Дорогой доктор, вот один из наиболее тщательно отделанных камней фундамента, на котором медленно и старательно возводится литературное здание[2]; мне хочется начертать на нем ваше имя отчасти для того, чтобы отблагодарить ученого, некогда спасшего мне жизнь, отчасти для того, чтобы оказать внимание близкому другу.
Де Бальзак.
Графине Натали де Манервиль.
«Я покоряюсь твоему желанию. Женщина, которую мы любим больше, чем она любит нас, обладает огромным преимуществом, ибо мы то и дело забываем ради нее о здравом смысле.
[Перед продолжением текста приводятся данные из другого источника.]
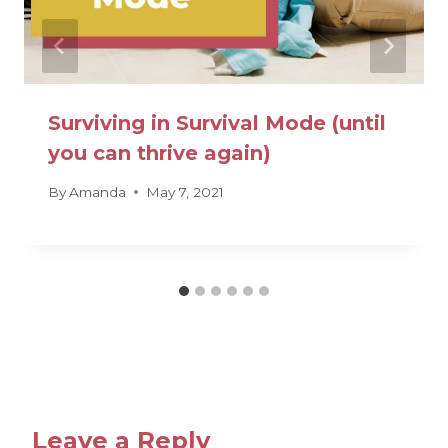
Surviving in Survival Mode (until
you can thrive again)
By
Amanda
May 7, 2021
Leave a Reply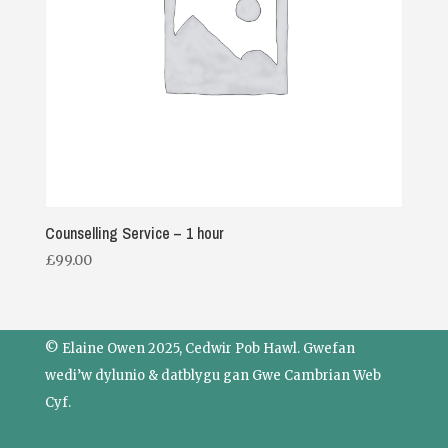
Counselling Service – 1 hour
£
99.00
© Elaine Owen 2025, Cedwir Pob Hawl. Gwefan
wedi’w dylunio & datblygu gan
Gwe Cambrian Web
Cyf.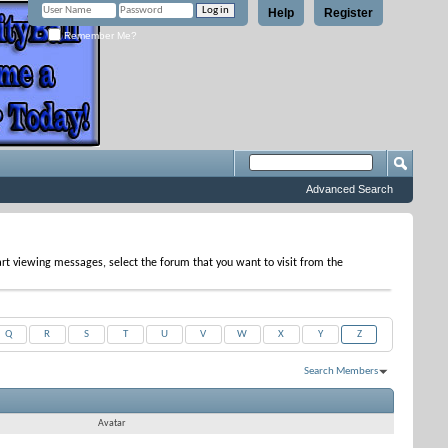
Help
Register
Remember Me?
Advanced Search
tart viewing messages, select the forum that you want to visit from the
Q
R
S
T
U
V
W
X
Y
Z
Search Members
Results 1 to 3 of 3
Search took
0.02
seconds.
Avatar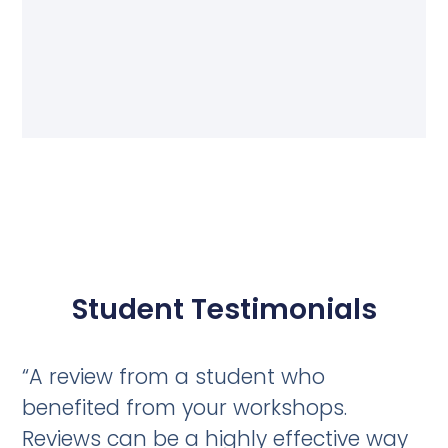
Student Testimonials
“A review from a student who
benefited from your workshops.
Reviews can be a highly effective way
Мы готовы преодолеть непреодолимые расстояния, отдать свою кровь, пожертвовать будущим, лишь бы не видеть, как хмурится ее лоб, лишь бы изгладить недовольную гримаску, в которую складываются ее губы при малейшем противоречии. Сегодня ты захотела узнать мое прошлое. Выслушай же повесть о нем. Только помни, Натали, повинуясь тебе, я впервые преступил тайный запрет своего сердца. Но зачем тебе вздумалось разгадывать, любимая, что кроется за внезапной задумчивостью, в которую я впадаю порой даже в самые счастливые минуты? Зачем ты так мило гневалась из-за моего невольного молчания? Неужели ты не могла примириться со странностями моего характера, не доискиваясь их причины? Или у тебя на сердце лежит тайна и для своего оправдания тебе надо было постигнуть тайну моей жизни? Словом, ты разгадала ее, Натали, и, пожалуй, будет лучше, если ты узнаешь все. Да, над моей жизнью витает призрак; малейший отзвук пережитого вызывает его из далекого прошлого, а иногда он и сам встает передо мной. В глубине моей души погребены неотступные воспоминания, схожие с теми водорослями, что в тихую погоду глаз различает на дне морском, но в бурю волны, обрывая их, выбрасывают на прибрежный песок. Хотя труд, необходимый, чтобы облечь мысли словами, и заглушил эти давние чувства, которые, внезапно пробуждаясь, причиняют мне такую острую боль, боюсь, как бы мое чистосердечное признание не оскорбило тебя. Вспомни тогда, что я повиновался твоей воле под угрозой разрыва, и не карай меня за послушание. Мне хотелось бы, чтобы эта исповедь удвоила твою нежность. До вечера.
Феликс».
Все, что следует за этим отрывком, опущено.